[FFmpeg-user] resolution of the waterfall diagram of typical mp3 file

Mon Aug 8 01:48:06 EEST 2016

On 2016-08-07 14:28, Nicolas George wrote:
> 
> You can not compute the spectrum of a single sample, that does not make
> sense mathematically. The spectrum needs to be computed on the whole 
> stream,
> or at least, if you want to observe how it evolves during time, over a
> window large enough.

Then it's my mistake. I'm explaining it wrong - sorry for that, and 
allow me to rephrase.

I start with a mono audio file containing one song - a few minutes of 
audio. Let's say the "quality" here is arbitrarily high, for simplicity.

Using python/numpy or some other tools, I calculate the spectrum of the 
whole song, either all at once if possible, or using a reasonably large, 
shifting time window.

I store that spectrum in a matrix. In the time dimension, the matrix has 
T rows per second (depends on the length of the song). In the frequency 
dimension, the matrix has F rows (frequency buckets or bins). In each 
cell, I store one value using B bits (the color of the waterfall, or the 
height of the 3D representation of the spectrum).

I then convert the matrix back into a PCM representation.
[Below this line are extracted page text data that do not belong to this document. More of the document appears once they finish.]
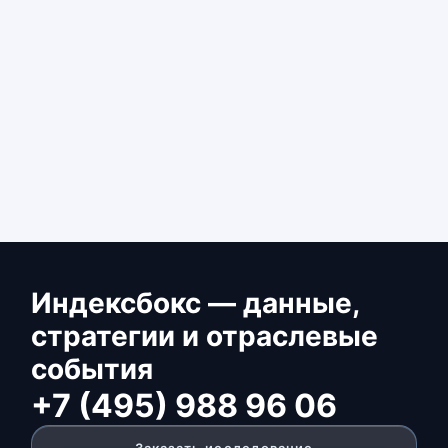
Индексбокс — данные,
стратегии и отраслевые
события
+7 (495) 988 96 06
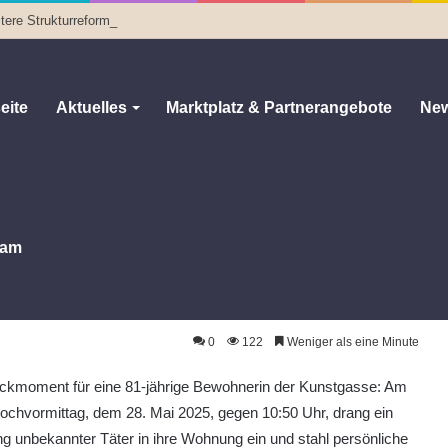
tere Strukturreformen
eite
Aktuelles
Marktplatz & Partnerangebote
New
am
tgasse: Seniorin überrascht Dieb
asse: Seniorin überrascht Dieb
0
122
Weniger als eine Minute
ckmoment für eine 81-jährige Bewohnerin der Kunstgasse: Am
ochvormittag, dem 28. Mai 2025, gegen 10:50 Uhr, drang ein
ng unbekannter Täter in ihre Wohnung ein und stahl persönliche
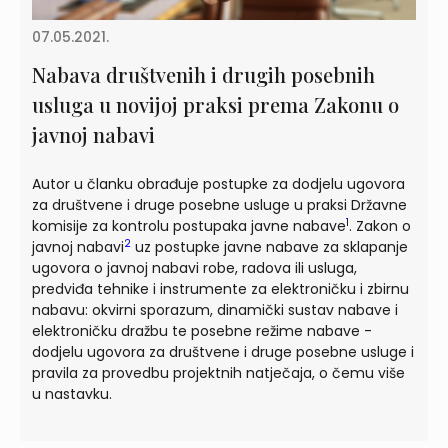
07.05.2021.
Nabava društvenih i drugih posebnih
usluga u novijoj praksi prema Zakonu o
javnoj nabavi
Autor u članku obrađuje postupke za dodjelu ugovora
za društvene i druge posebne usluge u praksi Državne
1
komisije za kontrolu postupaka javne nabave
. Zakon o
2
javnoj nabavi
uz postupke javne nabave za sklapanje
ugovora o javnoj nabavi robe, radova ili usluga,
predviđa tehnike i instrumente za elektroničku i zbirnu
nabavu: okvirni sporazum, dinamički sustav nabave i
elektroničku dražbu te posebne režime nabave -
dodjelu ugovora za društvene i druge posebne usluge i
pravila za provedbu projektnih natječaja, o čemu više
u nastavku.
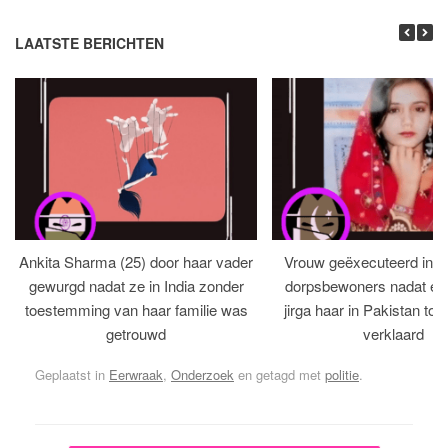
LAATSTE BERICHTEN
Ankita Sharma (25) door haar vader
Vrouw geëxecuteerd in bi
gewurgd nadat ze in India zonder
dorpsbewoners nadat een 
toestemming van haar familie was
jirga haar in Pakistan tot 
getrouwd
verklaard
Geplaatst in
Eerwraak
,
Onderzoek
en getagd met
politie
.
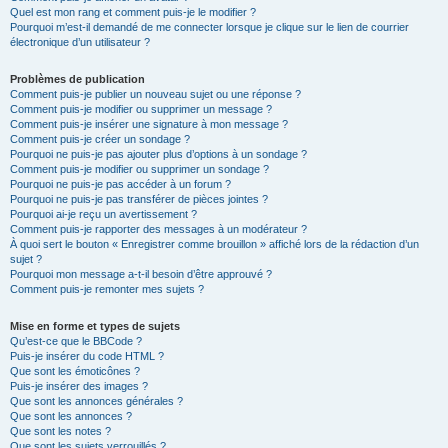
Quel est mon rang et comment puis-je le modifier ?
Pourquoi m’est-il demandé de me connecter lorsque je clique sur le lien de courrier
électronique d’un utilisateur ?
Problèmes de publication
Comment puis-je publier un nouveau sujet ou une réponse ?
Comment puis-je modifier ou supprimer un message ?
Comment puis-je insérer une signature à mon message ?
Comment puis-je créer un sondage ?
Pourquoi ne puis-je pas ajouter plus d’options à un sondage ?
Comment puis-je modifier ou supprimer un sondage ?
Pourquoi ne puis-je pas accéder à un forum ?
Pourquoi ne puis-je pas transférer de pièces jointes ?
Pourquoi ai-je reçu un avertissement ?
Comment puis-je rapporter des messages à un modérateur ?
À quoi sert le bouton « Enregistrer comme brouillon » affiché lors de la rédaction d’un
sujet ?
Pourquoi mon message a-t-il besoin d’être approuvé ?
Comment puis-je remonter mes sujets ?
Mise en forme et types de sujets
Qu’est-ce que le BBCode ?
Puis-je insérer du code HTML ?
Que sont les émoticônes ?
Puis-je insérer des images ?
Que sont les annonces générales ?
Que sont les annonces ?
Que sont les notes ?
Que sont les sujets verrouillés ?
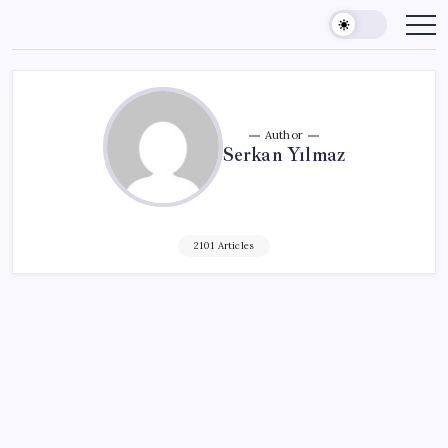
Skip
to
content
Author
Serkan Yılmaz
2101 Articles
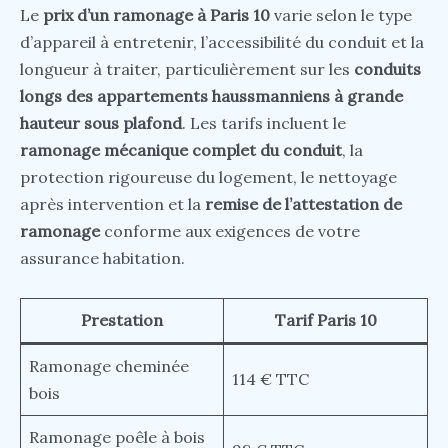
Le
prix d’un ramonage à Paris 10
varie selon le type
d’appareil à entretenir, l’accessibilité du conduit et la
longueur à traiter, particulièrement sur les
conduits
longs des appartements haussmanniens à grande
hauteur sous plafond
. Les tarifs incluent le
ramonage mécanique complet du conduit
, la
protection rigoureuse du logement, le nettoyage
après intervention et la
remise de l’attestation de
ramonage
conforme aux exigences de votre
assurance habitation.
Prestation
Tarif Paris 10
Ramonage cheminée
114 € TTC
bois
Ramonage poêle à bois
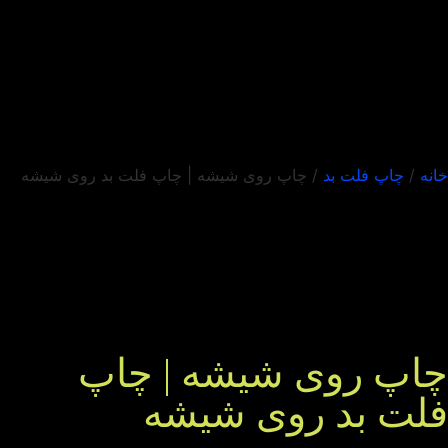
خانه
/
چاپ فلت بد
/
چاپ روی شیشه | چاپ فلت بد روی شیشه
چاپ روی شیشه | چاپ
فلت بد روی شیشه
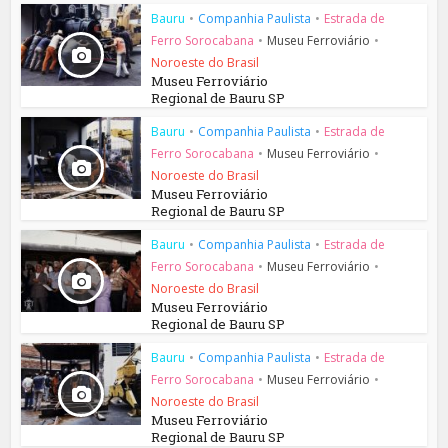
Bauru
•
Companhia Paulista
•
Estrada de
Ferro Sorocabana
•
Museu Ferroviário
•
Noroeste do Brasil
Museu Ferroviário
Regional de Bauru SP
Bauru
•
Companhia Paulista
•
Estrada de
Ferro Sorocabana
•
Museu Ferroviário
•
Noroeste do Brasil
Museu Ferroviário
Regional de Bauru SP
Bauru
•
Companhia Paulista
•
Estrada de
Ferro Sorocabana
•
Museu Ferroviário
•
Noroeste do Brasil
Museu Ferroviário
Regional de Bauru SP
Bauru
•
Companhia Paulista
•
Estrada de
Ferro Sorocabana
•
Museu Ferroviário
•
Noroeste do Brasil
Museu Ferroviário
Regional de Bauru SP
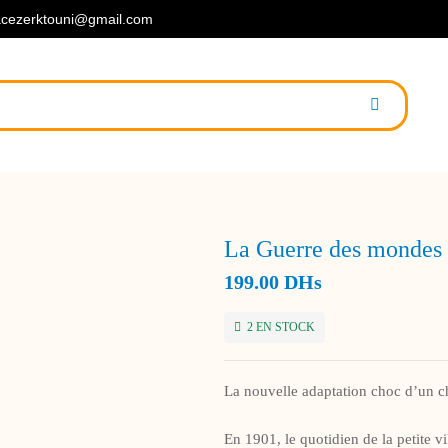
cezerktouni@gmail.com
La Guerre des mondes
199.00
DHs
2 EN STOCK
La nouvelle adaptation choc d’un c
En 1901, le quotidien de la petite 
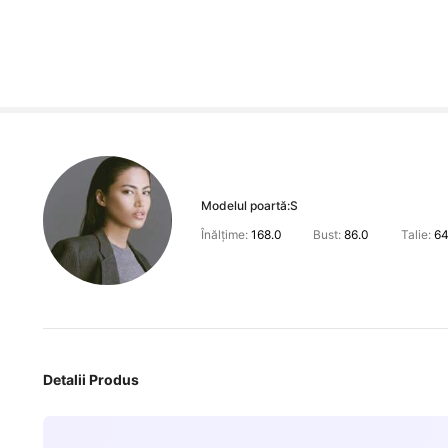
Modelul poartă:
S
Înălțime:
168.0
Bust:
86.0
Talie:
64
Detalii Produs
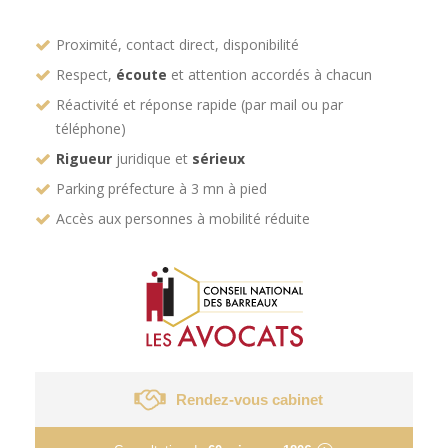
Proximité, contact direct, disponibilité
Respect,
écoute
et attention accordés à chacun
Réactivité et réponse rapide (par mail ou par
téléphone)
Rigueur
juridique et
sérieux
Parking préfecture à 3 mn à pied
Accès aux personnes à mobilité réduite
Rendez-vous cabinet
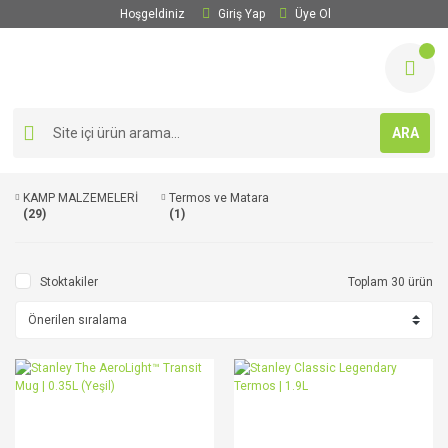
Hoşgeldiniz
Giriş Yap
Üye Ol
ARA
KAMP MALZEMELERİ
Termos ve Matara
(29)
(1)
Stoktakiler
Toplam 30 ürün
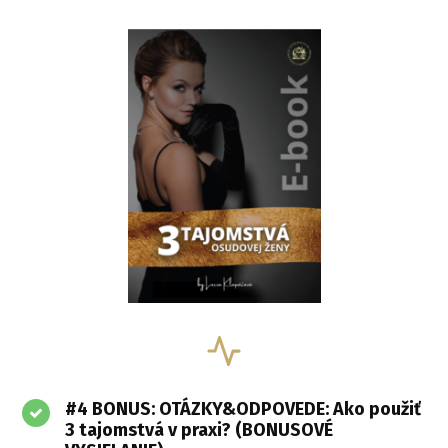
#4 BONUS: OTÁZKY&ODPOVEDE: Ako použiť
3 tajomstvá v praxi? (BONUSOVÉ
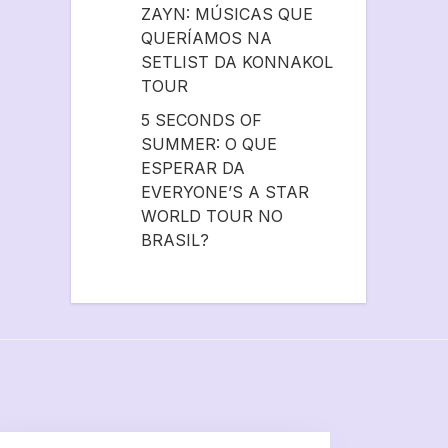
ZAYN: MÚSICAS QUE
QUERÍAMOS NA
SETLIST DA KONNAKOL
TOUR
5 SECONDS OF
SUMMER: O QUE
ESPERAR DA
EVERYONE’S A STAR
WORLD TOUR NO
BRASIL?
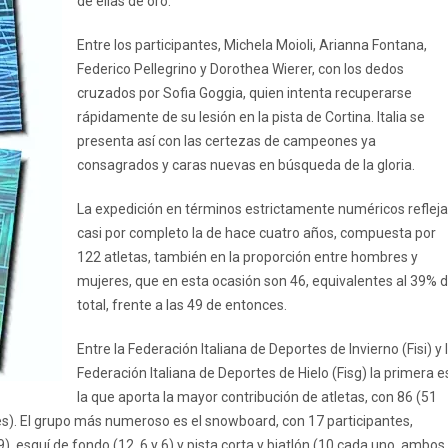
de ellas de oro.
Entre los participantes, Michela Moioli, Arianna Fontana,
Federico Pellegrino y Dorothea Wierer, con los dedos
cruzados por Sofia Goggia, quien intenta recuperarse
rápidamente de su lesión en la pista de Cortina. Italia se
presenta así con las certezas de campeones ya
consagrados y caras nuevas en búsqueda de la gloria.
La expedición en términos estrictamente numéricos refleja
casi por completo la de hace cuatro años, compuesta por
122 atletas, también en la proporción entre hombres y
mujeres, que en esta ocasión son 46, equivalentes al 39% d
total, frente a las 49 de entonces.
Entre la Federación Italiana de Deportes de Invierno (Fisi) y 
Federación Italiana de Deportes de Hielo (Fisg) la primera e
la que aporta la mayor contribución de atletas, con 86 (51
). El grupo más numeroso es el snowboard, con 17 participantes,
9), esquí de fondo (12, 6 y 6) y pista corta y biatlón (10 cada uno, ambos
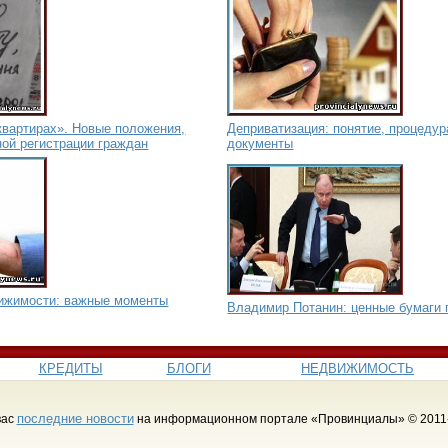
квартирах». Новые положения,
Деприватизация: понятие, процеду
ой регистрации граждан
документы
вижимости: важные моменты
Владимир Потанин: ценные бумаги 
КРЕДИТЫ
БЛОГИ
НЕДВИЖИМОСТЬ
последние новости
вас
на информационном портале «Провинциалы» © 2011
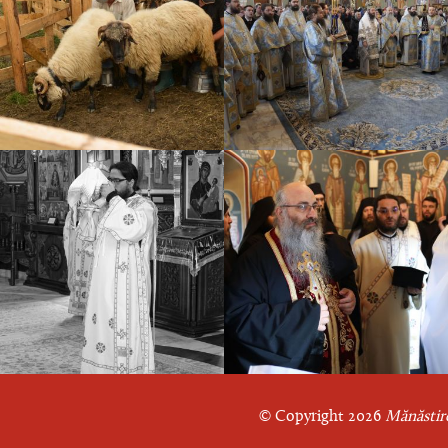
© Copyright 2026
Mănăstire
I need to determine the matrix parameters T, F, and B, so that the final 
PCM file has about as much information (about the same "sound quality", 
however you want to define that) as if it was extracted from an MP3 
file, 44.1 kHz, 128 kbps CBR.

I understand that the frequency bins do not have constant width, but 
rather their upper/lower frequency limits have constant ratio (similar 
to octaves on a keyboard, but different ratio here).

The purpose of this whole exercise is to run some computations on the 
full spectrum (the matrix). I need to minimize the size of the matrix, 
while keeping the time and frequency resolutions pretty decent. I've 
decided that the "sound quality" of MP3 / 44.1 / 128 CBR is good enough, 
so I'm trying to imitate those respective resolutions, as used by MP3.

I suspect the MP3 encoding algorithm is more complex than using a fixed 
size matrix, so I'm only asking for a rough approximation, like a back 
of the envelope estimate. How many rows per second, how many frequency 
buckets, how many bits per cell, so that the result is not worse than 
that reference MP3/44.1/128 file? It doesn't have to be the exact same 
signal degradation, but if it's subjectively close then that's enough 
for me.

-- 
Florin Andrei
http://florin.myip.org/